“Um dia teve inicio uma chuva forte, mais forte do que todas as outras anteriores. Foi um temporal imenso, catastrófico.”
Se eu te contar você não vai acreditar. Ainda assim, de uma coisa eu garanto: não sou feito em mentiras. E vou contar a história, porque embora você não passe de um cético confesso espero que outras pessoas leiam e passem essa notícia pra frente, já que os canais de televisão e os jornais impressos só tenham interesse na esportividade boba e na política extenuante.
O ocorrido foi o seguinte: no segundo dia de outono do ano retrasado caiu uma chuva forte, mais forte do que todas as outras anteriores.

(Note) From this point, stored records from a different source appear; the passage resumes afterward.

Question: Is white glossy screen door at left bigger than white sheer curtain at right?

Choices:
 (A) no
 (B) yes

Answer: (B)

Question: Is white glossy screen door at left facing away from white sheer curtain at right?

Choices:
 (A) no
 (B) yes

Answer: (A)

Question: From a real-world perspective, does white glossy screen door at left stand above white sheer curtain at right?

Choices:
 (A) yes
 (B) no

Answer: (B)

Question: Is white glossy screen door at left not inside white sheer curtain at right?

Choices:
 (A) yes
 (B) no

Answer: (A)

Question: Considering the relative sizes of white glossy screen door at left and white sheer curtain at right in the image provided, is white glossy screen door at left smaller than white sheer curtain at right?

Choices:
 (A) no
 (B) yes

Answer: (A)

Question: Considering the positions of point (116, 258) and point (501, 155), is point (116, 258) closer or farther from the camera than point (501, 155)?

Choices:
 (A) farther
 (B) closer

Foi um temporal imenso, catastrófico. Pois foi nesse dia que choveu enceradeiras, milhares delas. Ninguém sabe ao certo a razão para o ocorrido, o fato é que tais eletrodomésticos despencaram incessantemente das nuvens escuras que no céu se formaram, foi um temporal de três horas. Três horas e cinqüenta e cinco minutos, quase quatro. Tava eu e o Magrão no beiço na ribanceira tentando pegar um daqueles peixes gigantes que até hoje ainda têm lá pros lados de Tibagi.
As primeiras enceradeiras que caíram espantaram todos os peixes e fizeram a água do Tibajinho saltar mais de metro. Eu e o Magrão que não somos tonto vazamo fora, até as varas de pesca deixamos por lá. Corremos por uma estradinha, eu com a mão na cabeça pra segurar o chapéu e pra proteger a dita cuja e ele com a sacola de peixes nas costas. No caminho até o bar do Alemão, duas enceradeiras me acertaram o pé, o direito e o esquerdo, Magrão tomou uma enceradeirada nas costas, sorte que era das pequenas, senão ele nem tava aqui hoje para confirmar a história.

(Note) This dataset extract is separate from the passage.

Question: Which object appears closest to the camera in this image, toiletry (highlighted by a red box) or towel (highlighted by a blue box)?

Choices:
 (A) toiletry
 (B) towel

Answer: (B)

Lembro que ficamos debaixo da mesa de sinuca, eu, o Alemão e o Magrão, enquanto aquelas enceradeiras destroçavam todo o telhado do bar, a estrada tava toda forrada de enceradeiras, dava até pra ver as danadas boiando por todo o Tibajinho.
Acontece ainda, que nesse mesmo dia, circulou a notícia de que uns sagüis tinham aparecido nas margens ribeirinhas, e isso causou um alvoroço danado na cidade, pois uma grande personalidade dos Estados Unidos iria chegar a qualquer instante. Não deu outra. Nesse mesmo dia, pouco antes da tempestade de enceradeiras, desceu na rodoviária, acompanhada de quatro seguranças, cada um maior do que eu, o Magrão e o Alemão juntos, essa cantora que minhas filhas gostam, essa tal de Jennifer Lopez. Ela chegou com um facão afiado na mão direita e uma escopeta na esquerda. Saiu correndo em direção ao rio, gritava e arfava, que queria os sagüis para fazer novos casacos de pele. Foi justamente nessa hora que começou a tromba d´água, quero dizer, a tromba de enceradeira e quando estávamos lá embaixo da mesa de bilhar vendo as bichinhas caírem, eis que vimos a J.Lo em pessoa, correndo desesperada de um lado para o outro, ela bem que tentou uma vaga debaixo da mesa, mas o Magrão, sujeito ecológico que é, deu-lhe uma rasteira, caiu de cara na lama e logo uma enceradeira afundou-lhe a cabeça no barro molhado. As enceradeiras continuaram caindo por duas horas. Terminado o dilúvio, levantamos os três, primeiro o Alemão que é mais incontido nessas horas, depois eu, o Magrão ficou lá, contando os peixes pra ver se ainda tava tudo lá. Tiramos aquela pilha enorme de cima do corpo da moça, tava com uma enceradeira enfiada na cabeça vazia. Tentamos respiração boca a boca por duas horas seguidas, mas foi em vão. Por fim, largamos o corpo oco inerte ali mesmo. E o Magrão olhando de relance para tudo aquilo, voltou a contar distraidamente, os peixes da sacola. E foi também o que eu e o Alemão fizemos, cercados de cacos de telhas e enceradeiras quebradas.